Ontem, lendo o prefácio da 2ª edição de «A Cidade e a Infância» de Luandino Vieira, dei por mim a pensar como é que 34 anos depois do derrube do Estado Novo os professores portugueses continuam tão derrotistas, tão abatidos e tão “portugueses suaves”, que um qualquer modernaço, apoiado em três malfeitores, os consegue reduzir à posição de quem se lamenta da vida, mas nada faz para a mudar.
Nesse ensaio, em que Manuel Ferreira prefacia um belo livro de contos de um dos maiores e melhores escritores da língua portuguesa, a obra do escritor é revisitada à luz do combate contra um regime que oprimia todos os cidadãos que não se reviam nas políticas repressivas e anti-democráticas do governo.
A propósito da evolução registada na Casa dos Estudantes do Império (um dos bastiões da defesa da cultura e da luta anti-colonial), Manuel Ferreira escreve o seguinte:
«… conferências, colóquios, recitais de poesia africana como dos que há notícia levados a cabo pela poetisa Alda Lara, já falecida, são a confirmação de que a praxis cultural da Casa dos Estudantes do Império se desembaraçava dos liames da servidão oficial e rumava, de peito aberto, ao coração de África.
Só que as entidades coloniais e fascistas não dormiam. Desconfiadas e raivosas, a tranquilidade vinha-lhes dos zelosos “informadores”, que tudo farejavam. Encerrada pela PIDE em 1947 e aberta depois, logo de 1952 a 1957 e ainda nos primeiros anos de 1961 o governo impõe à CEI uma Comissão Administrativa feita à sua imagem e semelhança, como eram e foram ao longo do fascismo todas as comissões administrativas de clubes, associações recreativas e culturais, sindicatos, organizações estudantis ou operárias.
Simplesmente, é dos livros. A subterrânea força libertadora da inteligência nada a pode deter. Nem a polícia, nem a censura, nem qualquer outro tipo de opressão ou repressão é capaz de suprimir o crescimento da consciência revolucionária. E em 1960 a Casa dos Estudantes do Império volve, agora em força, e mais bem apetrechada pela experiência dos seus associados, ao exercício de uma actividade cultural que se mantém até 1965 (data em que é destruída), como uma das mais importantes tarefas empreendidas, no domínio da cultura, nesse período, em todo o “Império”»
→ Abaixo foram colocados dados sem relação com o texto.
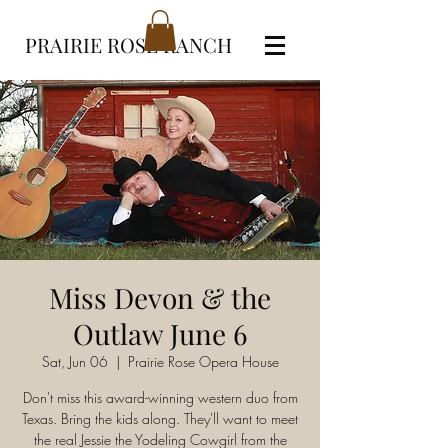
PRAIRIE ROSE RANCH
Miss Devon & the
Outlaw June 6
Sat, Jun 06
  |  
Prairie Rose Opera House
Don't miss this award-winning western duo from
Texas. Bring the kids along. They'll want to meet
the real Jessie the Yodeling Cowgirl from the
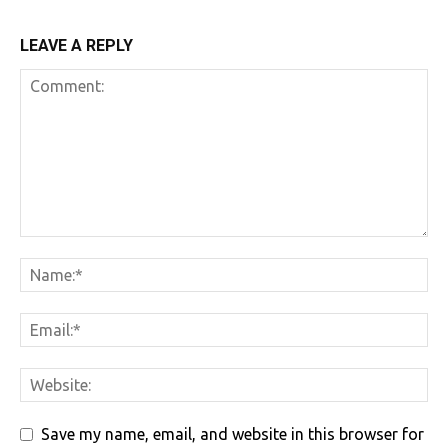
LEAVE A REPLY
Save my name, email, and website in this browser for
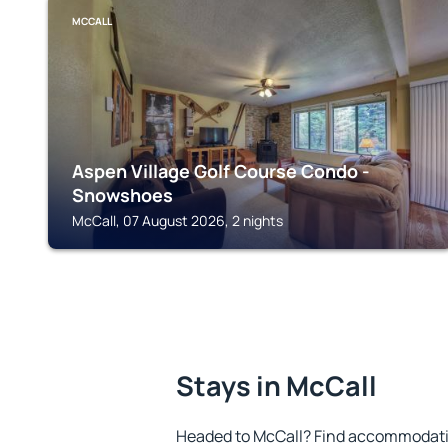
MCCALL
Aspen Village Golf Course Condo -
Snowshoes
McCall, 07 August 2026, 2 nights
Stays in McCall
Headed to McCall? Find accommodation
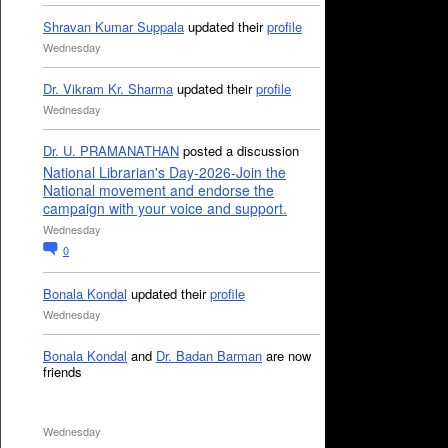
Shravan Kumar Suppala
updated their
profile
Wednesday
Dr. Vikram Kr. Sharma
updated their
profile
Wednesday
Dr. U. PRAMANATHAN
posted a discussion
National Librarian's Day-2026-Join the
National movement and endorse the
campaign with your voice and support.
Wednesday
0
Bonala Kondal
updated their
profile
Wednesday
Bonala Kondal
and
Dr. Badan Barman
are now
friends
Wednesday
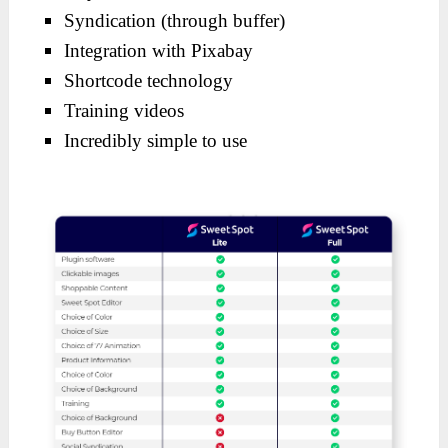
Syndication (through buffer)
Integration with Pixabay
Shortcode technology
Training videos
Incredibly simple to use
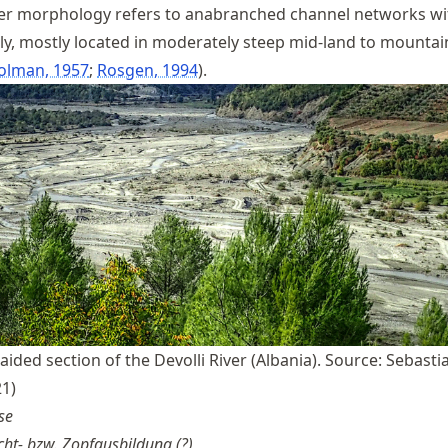
ver morphology refers to anabranched channel networks wi
y, mostly located in moderately steep mid-land to mountain
olman, 1957
Rosgen, 1994
.
aided section of the Devolli River (Albania). Source: Sebasti
1)
se
ht- bzw. Zopfausbildung (?)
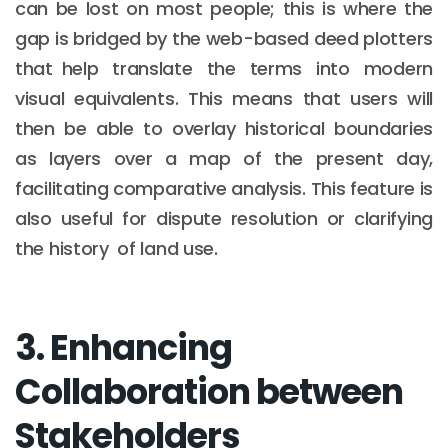
can be lost on most people; this is where the
gap is bridged by the web-based deed plotters
that help translate the terms into modern
visual equivalents. This means that users will
then be able to overlay historical boundaries
as layers over a map of the present day,
facilitating comparative analysis. This feature is
also useful for dispute resolution or clarifying
the history of land use.
3. Enhancing
Collaboration between
Stakeholders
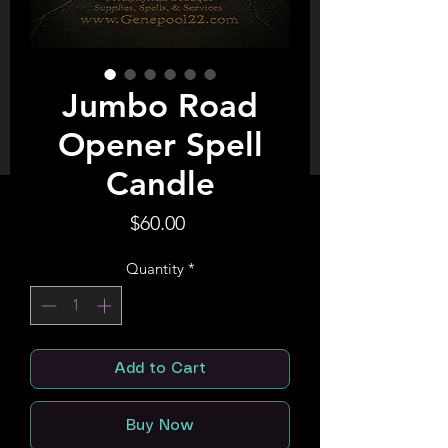
Jumbo Road
Opener Spell
Candle
Price
$60.00
Quantity
*
Add to Cart
Buy Now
É através da leitura destes relatos de um tempo em que dizer não significava correr risco de vida ou prisão, e em que o desespero e a desistência não tinham nunca lugar, que penso que podemos ganhar ânimo para o que se avizinha.
É certo que os tempos são outros. Apesar de muitos tiques autoritários e ditatoriais, os governos da nova direita que dirigem o país há mais de 20 anos ainda respondem perante o parlamento e o presidente da república e, no limite, a cada quatro anos os portugueses votam em eleições sem fraudes. É por isso mesmo que sabemos que nem esta equipa ministerial é eterna, nem o governo de que ela emana irá permanecer para sempre em funções.
Cabe ao professores serem suficientemente inteligentes, combativos e optimistas, no sentido de garantir que com o fim deste governo (daqui a um ano) se mudem também as políticas anti-educativas e anti-sociais que ele tem desenvolvido.